The Great Indian, London: ‘A thoroughly delightful food pub'
The Great Indian, 139 Marlborough Road, London N19 4NU. Small plates
£7.50-£11.50, large dishes £9.50-£23.50, desserts £6.50, wines from £23, Cobra £6.30
At the top of the menu at the Great Indian, a new and thoroughly delightful food pub in London's Archway, there's a set of slogans of a sort guaranteed to make my teeth itchy. It says things like 'comfy', 'social' and 'vibe dining'. I looked up the last one. Apparently, it means the place is, y'know, nice. We can all get behind nice. It was, however, another phrase that really stood out. It said 'Indian influenced'. The Great Indian is owned by Aman Dhir who already has a takeaway of the same name in Hackney where they serve chicken tikka, seekh kebabs, aloo gobi and the rest. The executive chef here is Surjan Singh, an experienced restaurant consultant from India known there as Chef Jolly and familiar as a judge on MasterChef India. He has been spending time in Archway, alongside his Indian cooks and the Indian front of house team. The charming head waiter who served us had not long arrived in the UK from India.

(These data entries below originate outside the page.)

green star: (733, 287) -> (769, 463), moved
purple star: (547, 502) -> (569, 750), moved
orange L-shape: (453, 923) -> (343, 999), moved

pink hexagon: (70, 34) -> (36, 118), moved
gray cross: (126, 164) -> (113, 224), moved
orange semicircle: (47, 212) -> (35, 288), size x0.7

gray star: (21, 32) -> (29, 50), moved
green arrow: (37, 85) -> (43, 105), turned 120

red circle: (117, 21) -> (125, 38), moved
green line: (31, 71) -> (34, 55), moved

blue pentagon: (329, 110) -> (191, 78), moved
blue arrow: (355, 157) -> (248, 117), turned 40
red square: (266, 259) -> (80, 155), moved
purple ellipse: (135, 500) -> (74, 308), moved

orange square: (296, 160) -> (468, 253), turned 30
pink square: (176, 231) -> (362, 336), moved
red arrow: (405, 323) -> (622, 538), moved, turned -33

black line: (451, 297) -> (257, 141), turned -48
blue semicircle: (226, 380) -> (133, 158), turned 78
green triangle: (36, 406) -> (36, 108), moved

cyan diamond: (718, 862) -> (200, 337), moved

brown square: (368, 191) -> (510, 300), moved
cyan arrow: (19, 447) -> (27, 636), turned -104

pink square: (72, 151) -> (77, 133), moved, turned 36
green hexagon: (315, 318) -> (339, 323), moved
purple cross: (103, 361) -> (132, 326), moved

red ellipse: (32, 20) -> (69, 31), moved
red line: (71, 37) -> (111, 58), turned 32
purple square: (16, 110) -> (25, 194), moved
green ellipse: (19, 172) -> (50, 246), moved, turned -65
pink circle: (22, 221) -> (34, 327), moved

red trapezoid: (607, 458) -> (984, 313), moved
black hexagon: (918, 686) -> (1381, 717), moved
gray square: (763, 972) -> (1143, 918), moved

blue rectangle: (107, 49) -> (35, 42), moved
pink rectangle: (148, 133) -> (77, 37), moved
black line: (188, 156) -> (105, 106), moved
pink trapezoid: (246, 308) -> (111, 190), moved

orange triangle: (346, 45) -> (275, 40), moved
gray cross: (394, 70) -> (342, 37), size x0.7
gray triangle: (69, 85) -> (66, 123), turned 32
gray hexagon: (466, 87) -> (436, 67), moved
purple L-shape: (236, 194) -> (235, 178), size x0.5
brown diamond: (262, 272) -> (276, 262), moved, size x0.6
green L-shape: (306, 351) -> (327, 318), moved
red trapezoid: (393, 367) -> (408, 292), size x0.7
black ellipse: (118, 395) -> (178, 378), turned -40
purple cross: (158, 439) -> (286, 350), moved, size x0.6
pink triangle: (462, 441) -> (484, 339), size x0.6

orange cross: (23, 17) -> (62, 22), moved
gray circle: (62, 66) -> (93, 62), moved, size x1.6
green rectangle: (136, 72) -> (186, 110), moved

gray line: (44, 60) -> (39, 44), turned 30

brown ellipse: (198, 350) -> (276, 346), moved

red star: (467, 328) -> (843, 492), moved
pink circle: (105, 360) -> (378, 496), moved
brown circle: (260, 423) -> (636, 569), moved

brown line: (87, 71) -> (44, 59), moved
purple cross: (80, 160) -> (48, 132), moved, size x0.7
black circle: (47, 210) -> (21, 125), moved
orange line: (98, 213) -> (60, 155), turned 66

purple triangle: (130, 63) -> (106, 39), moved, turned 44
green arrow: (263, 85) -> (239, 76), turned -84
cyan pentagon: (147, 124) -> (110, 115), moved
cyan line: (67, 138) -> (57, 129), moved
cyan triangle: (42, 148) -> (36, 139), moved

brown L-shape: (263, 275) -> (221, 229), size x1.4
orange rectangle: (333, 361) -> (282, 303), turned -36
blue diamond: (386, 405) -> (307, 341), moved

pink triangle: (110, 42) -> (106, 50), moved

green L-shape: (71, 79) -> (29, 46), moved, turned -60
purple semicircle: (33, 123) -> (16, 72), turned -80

It speaks volumes about increasing sensitivities around dish origins and cultural appropriation that an entirely Indian team apparently think it wise to open up a little distance between the satisfying and well-executed Indian food they are serving and the mere suggestion that it might actually all be Indian food. Perhaps it's because, among the small plates section of the evening menu, there are gunpowder Buffalo wings, which the pious might allege, with a performative eye-roll, must come from the upstate New York bit of India. Likewise, there's a lamb 'taco roti', which might come from the Mexican part.
These are dainty folds of flaky, buttery roti, each filled with a hefty spoonful of a hot, dry lamb curry, in which the sauce has almost been cooked out to a crust around the meat. These are topped with crispy deep-fried curry leaves and arrive at the table in one of those zigzagged metal trays used to keep hand-sized tacos in one piece. If these were served as canapés at a party, one to which I would very much like an invitation thank you, anyone with good taste would be loitering by the door from the kitchen to get their hands on them as they arrived. Given all the ingredients, this is clearly an Indian dish. To describe it otherwise would be to set weird, po-faced, and arbitrary boundaries around what fits within a culinary tradition and what does not. We all play with our food. Be thankful that we do. The word 'influenced' is happily redundant.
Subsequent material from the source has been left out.